Таким образом, «Кипарисовый ларец», прочитанный Яшей перед смертью, в контексте литературной полемики 1930-х годов выступает как эмблема определенного настроения, «отравившего» молодую эмигрантскую поэзию. Ему противопоставляется другая эмблематичная книга — «Тяжелая лира» Ходасевича, самого влиятельного критика Анненского и его культа. Хотя мир у Ходасевича не менее жуток, груб и безобразен, чем у его антагонистов, он с благодарностью принимает его как «невероятный Твой подарок», ибо в моменты трансценденции свободный творческий дух выходит победителем из борьбы с мировым уродством, пересоздавая его в божественную гармонию. Само название книги — ее центральный символ — восходит к заключающему сборник стихотворению, знаменитой «Балладе», в которой описан подобный момент выхода за пределы «косной, нищей скудости» жизни. Отдаваясь звукам и логосу, поэт вырастает над «мертвым бытием» и превращается в бессмертного Орфея, чья песнь приводила в движение деревья и камни:
И в плавный вращательный танец
Вся комната мерно идет,
И кто-то тяжелую лиру
Мне в руки сквозь ветер дает.
И нет штукатурного неба
И солнца в шестнадцать свечей:
На гладкие черные скалы
Стопы опирает — Орфей.
Две книги на стуле около кровати Яши Чернышевского как бы предлагают молодому поэту выбор между путем Анненского и путем Ходасевича, между «кипарисовым ларцом» смерти и «тяжелой лирой» творчества. Насколько можно судить по стихотворению Набокова «Я где-то за городом, в поле…», в том же 1923 году, которым в хронологии «Дара» датирована Яшина гибель, он сам раздумывал над подобным выбором и в конце концов преодолел искус самоубийства:
…Но в этой пустоте ночной,
при этом голом звездном гуле,
вложу ли в барабан резной
тугой и тусклый жемчуг пули.
И, дула кисловатый лед
прижав о высохшее небо,
в бесплотный ринусь ли полет
из разорвавшегося гроба?
Или достойно дар приму,
великолепный и тяжелый —
всю полнозвучность ночи голой
и горя творческую тьму?
Набоковский «тяжелый дар» (перекликающийся с «тяжелой лирой» Ходасевича и его же строкой «Дар тайновиденья тяжелый» из стихотворения «Психея! Бедная моя!..») в «Даре» достойно принимает главный герой романа Федор Годунов-Чердынцев. Несчастный же Яша в свои без малого осьмнадцать лет не успевает или не находит в себе сил вырасти над «мертвым бытием» и заканчивает короткую жизнь без просветления, «в душном тупичке имени Иннокентия Анненского». Поэтому печальная история его гибели исподволь связывается в романе с «Кипарисовым ларцом» и его автором. Идея тройного самоубийства рождается у Яши и его друзей сразу после того, как они «почему-то» встречают Новый год «в буфете одного из берлинских вокзалов» (4, 231), в чем можно видеть намек на обстоятельства смерти Анненского и на его «Тоску вокзала», которую Ходасевич и Бицилли цитировали как крайнее выражение воли поэта к смерти. В этом стихотворении поезд, символизирующий смерть, «измазан» — так же, как у Набокова «измазан землею, кровью, илом» труп Яши. Хотя самоубийство юноши в романе вписано в весенний парковый пейзаж, это, как у Анненского, «черная весна» без воскресения, где происходит «встреча двух смертей» («Черная весна»), «желтый сумрак мертвого апреля» («Вербная неделя») с голыми ветвями, «слепым дождем» и «прошлогодними, еще не отвеченными листьями» под ногами (4, 234).
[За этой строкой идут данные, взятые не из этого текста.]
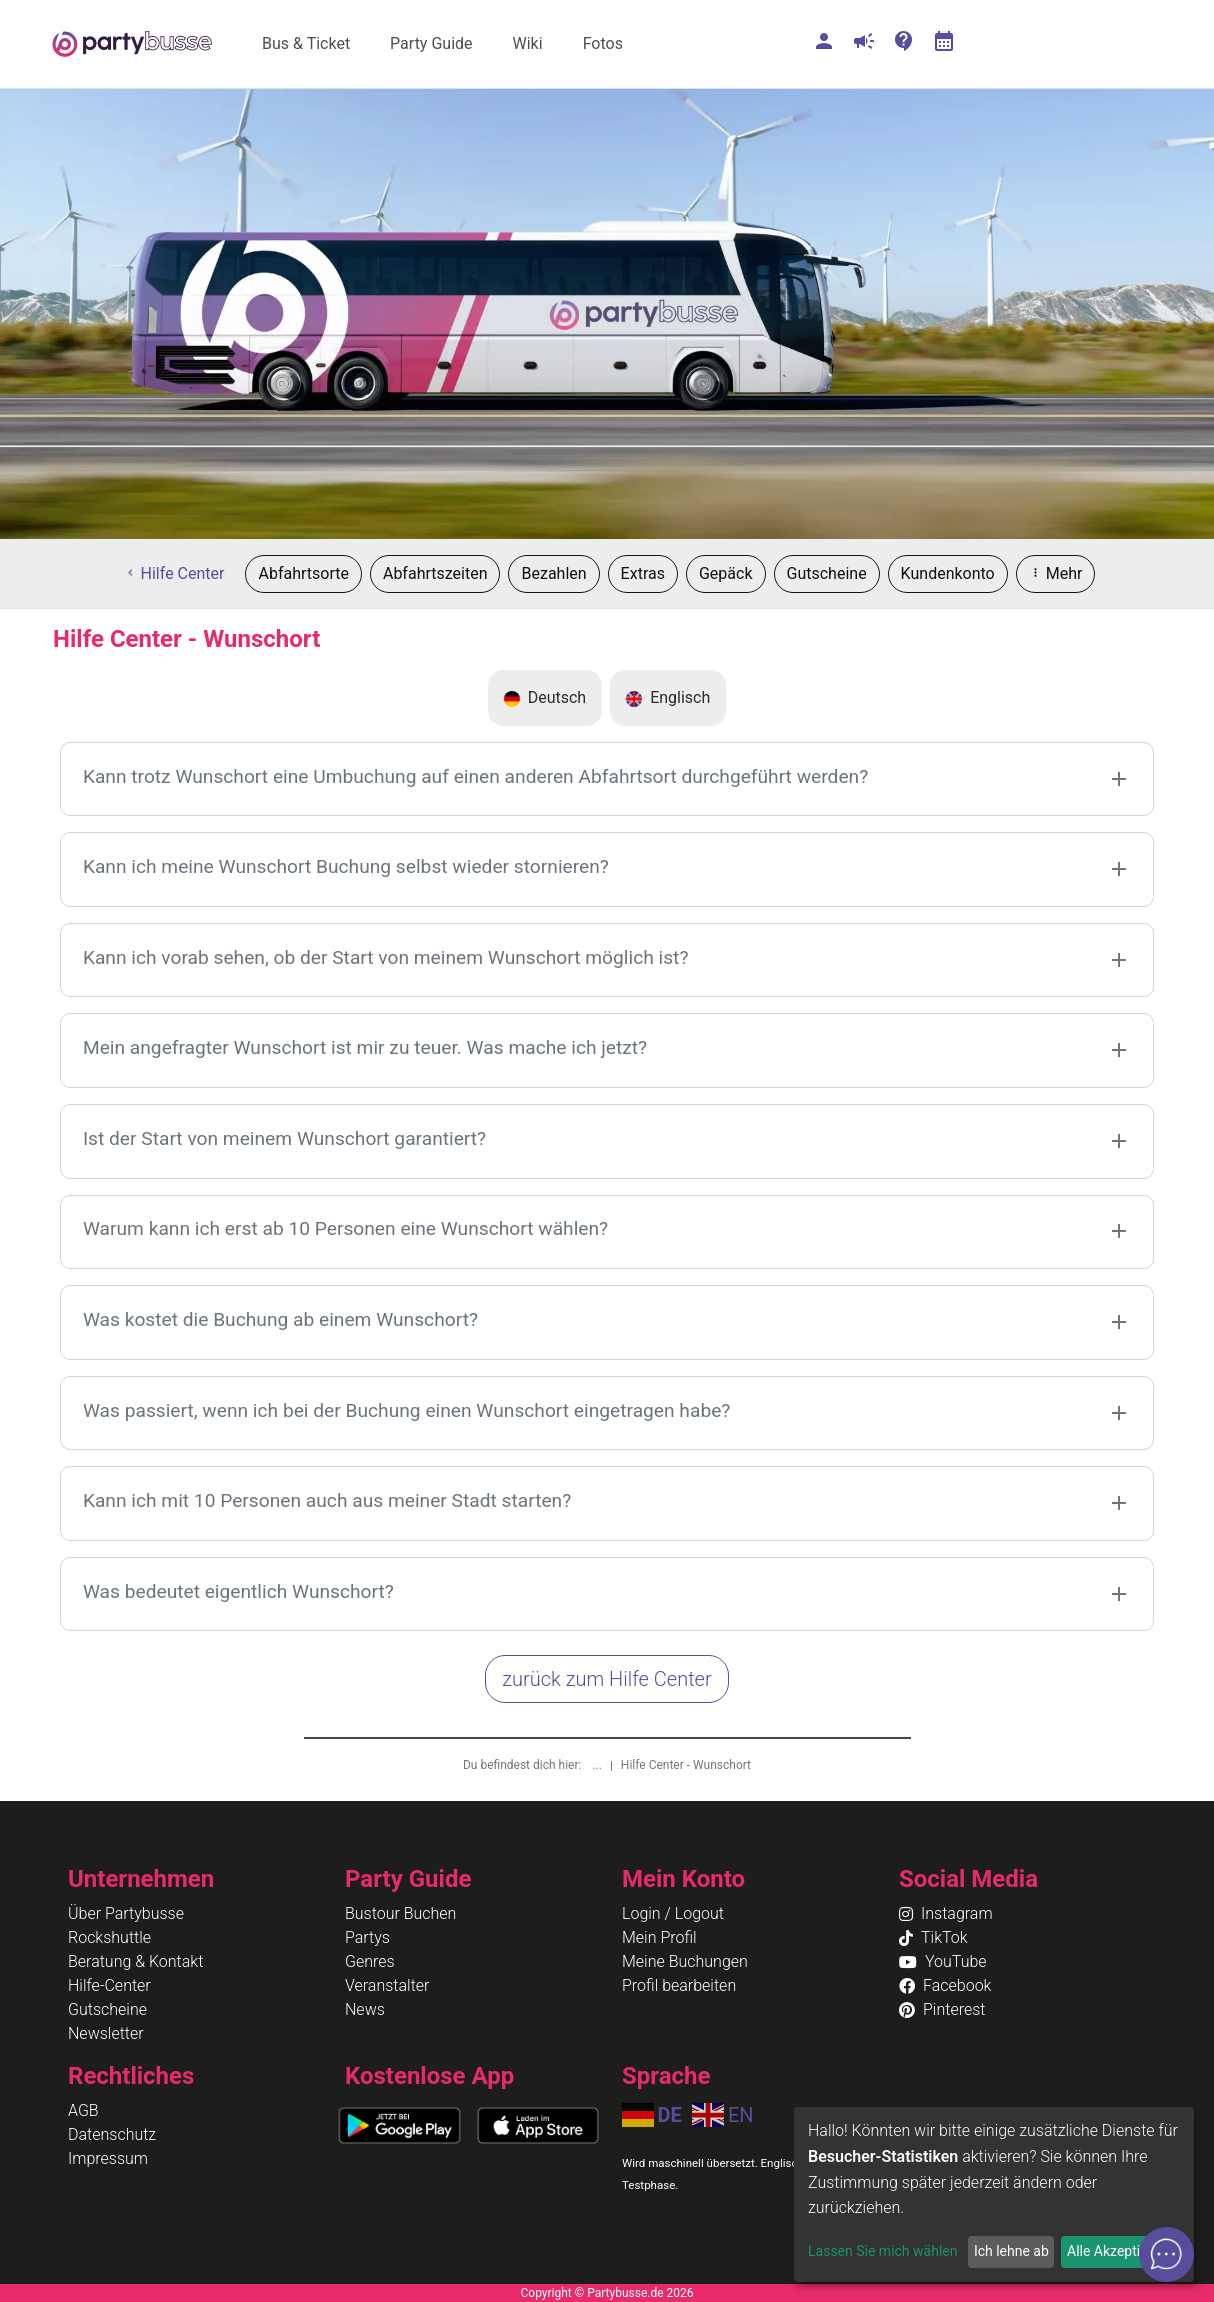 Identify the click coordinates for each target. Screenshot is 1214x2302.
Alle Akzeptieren (1117, 2251)
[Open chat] (1166, 2254)
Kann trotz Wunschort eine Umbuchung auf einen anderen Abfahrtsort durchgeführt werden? (475, 776)
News (365, 2009)
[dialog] (994, 2194)
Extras (643, 573)
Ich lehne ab (1011, 2251)
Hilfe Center (174, 573)
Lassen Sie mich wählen (882, 2251)
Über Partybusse (126, 1913)
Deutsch (545, 697)
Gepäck (726, 573)
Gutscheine (827, 573)
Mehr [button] (1056, 573)
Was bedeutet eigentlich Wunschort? (238, 1591)
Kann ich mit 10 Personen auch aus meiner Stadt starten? (327, 1500)
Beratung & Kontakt (135, 1961)
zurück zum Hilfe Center (606, 1679)
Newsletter (106, 2033)
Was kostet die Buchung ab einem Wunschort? (280, 1319)
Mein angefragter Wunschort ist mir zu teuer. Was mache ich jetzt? (365, 1047)
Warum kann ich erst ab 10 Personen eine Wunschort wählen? (345, 1228)
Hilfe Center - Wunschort (686, 1765)
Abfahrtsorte (303, 573)
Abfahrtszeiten (435, 573)
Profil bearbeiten (679, 1985)
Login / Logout (673, 1913)
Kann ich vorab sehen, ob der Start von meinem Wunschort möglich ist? (386, 957)
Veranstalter (387, 1985)
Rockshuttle (109, 1937)
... (598, 1765)
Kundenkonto (948, 573)
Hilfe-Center (109, 1985)
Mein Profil (659, 1937)
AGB (83, 2110)
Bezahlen (553, 573)
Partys (367, 1937)
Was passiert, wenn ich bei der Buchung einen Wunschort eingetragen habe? (407, 1410)
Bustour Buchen (400, 1913)
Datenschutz (112, 2134)
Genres (370, 1961)
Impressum (108, 2158)
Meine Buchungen (685, 1961)
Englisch (668, 697)
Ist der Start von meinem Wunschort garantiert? (284, 1138)
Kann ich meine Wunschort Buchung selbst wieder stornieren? (346, 866) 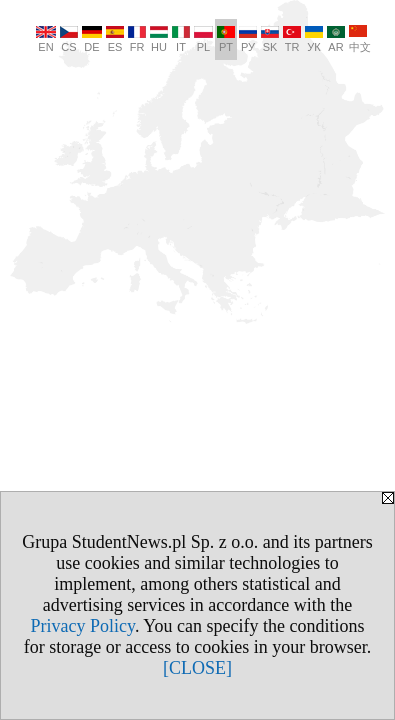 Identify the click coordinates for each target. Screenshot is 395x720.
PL (203, 39)
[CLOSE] (197, 668)
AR (336, 39)
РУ (248, 39)
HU (159, 39)
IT (181, 39)
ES (115, 39)
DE (92, 39)
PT (226, 39)
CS (69, 39)
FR (137, 39)
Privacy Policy (83, 626)
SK (270, 39)
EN (46, 39)
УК (314, 39)
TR (292, 39)
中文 (360, 39) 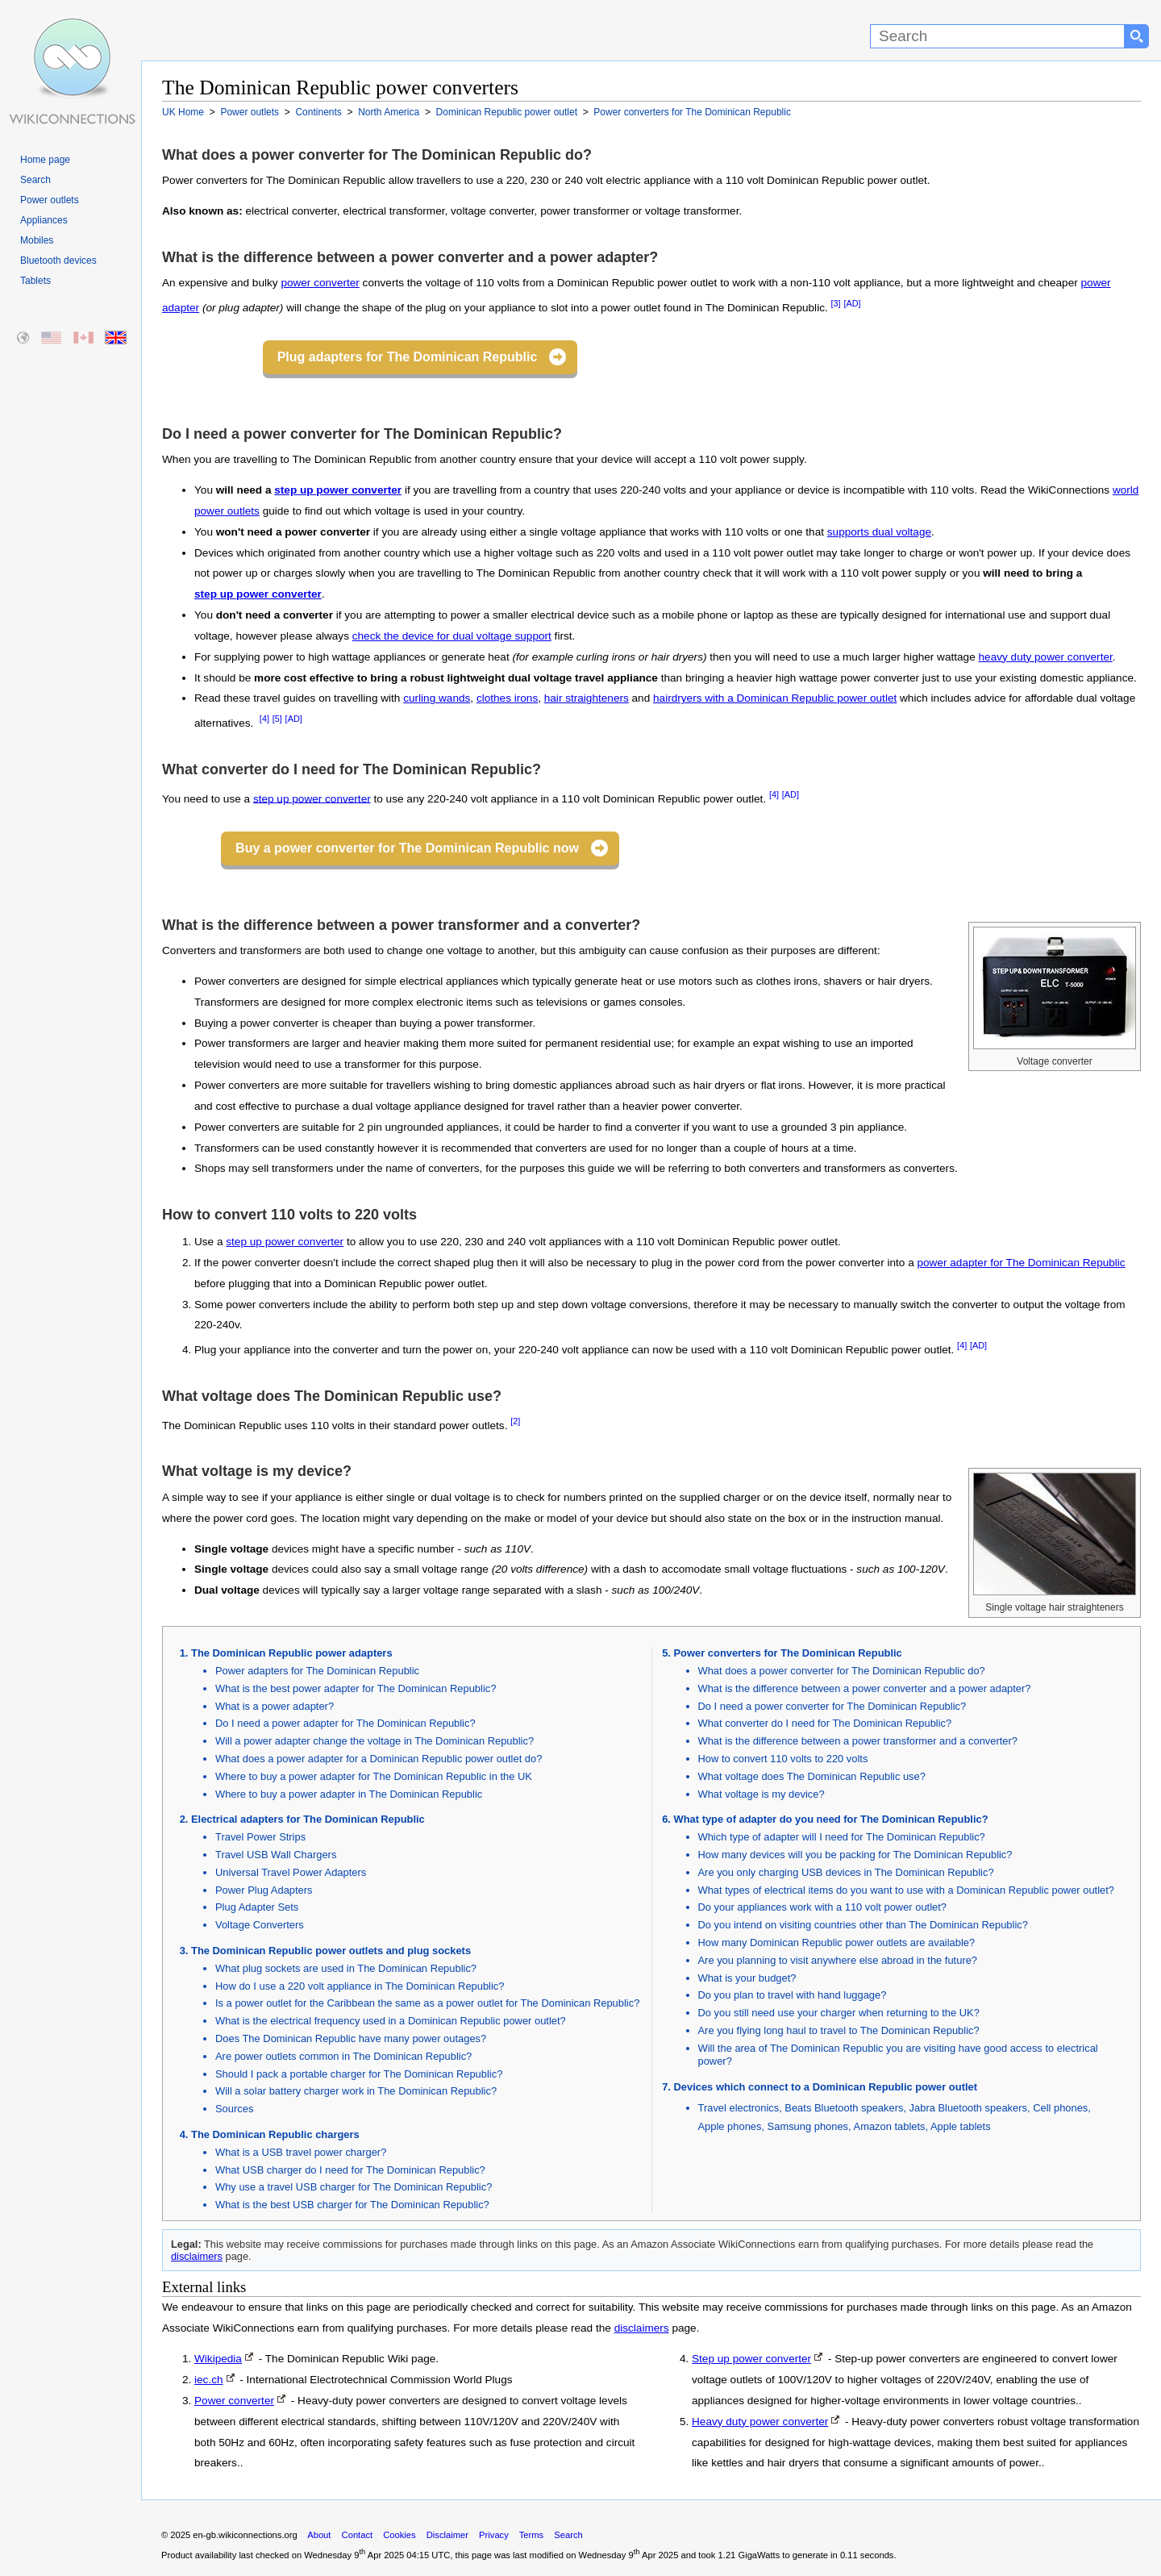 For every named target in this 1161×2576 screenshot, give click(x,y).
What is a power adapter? (274, 1706)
Одним из эмигрантских критиков, особо отмечавшим любовь автора «Кипарисового ларца» к мрачным, чаще всего осенним пейзажам — голым деревьям, опавшим листьям, гниющим цветам, дождю, — был тот самый Владимир Познер, чью книгу стихов рецензировал Набоков, упомянув при этом Анненского. В статье «Иннокентий Анненский» и ее расширенной французской версии — одноименной главе книги «Панорама современной русской литературы»[615] он утверждал, что «именно чувство безнадежности, неуверенности, ужаса сделало из Анненского большого поэта», «самого большого русского поэта за последние тридцать лет», оставшегося, однако, неизвестным «вне тесного кружка литераторов». Саму смерть Анненского на лестнице царскосельского вокзала Познер, искажая факты, представляет символическим событием: его труп, пишет он заведомую неправду, долго не могли опознать, как теперь не хотят признать его величие[616].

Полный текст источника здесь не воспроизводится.